▶ **AVAILABLE DATA**:
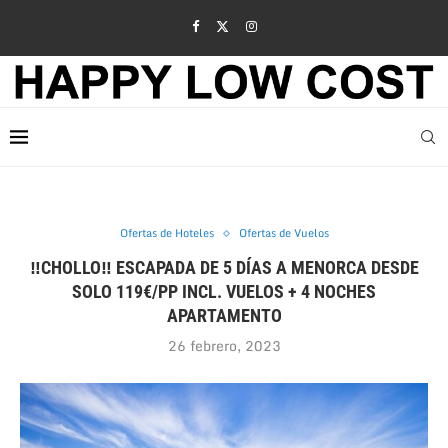
Ofertas de Hoteles
Ofertas de Vuelos
‼CHOLLO‼ ESCAPADA DE 5 DÍAS A MENORCA DESDE
SOLO 119€/PP INCL. VUELOS + 4 NOCHES
APARTAMENTO
26 febrero, 2023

▶ **HOW TO COMPLETE THIS TASK**: Each line of the data above needs to be retyped as it is, without any picture.

▶ **TASK OUTPUT**:
Ofertas de Hoteles
Ofertas de Vuelos
‼CHOLLO‼ ESCAPADA DE 5 DÍAS A MENORCA DESDE
SOLO 119€/PP INCL. VUELOS + 4 NOCHES
APARTAMENTO
26 febrero, 2023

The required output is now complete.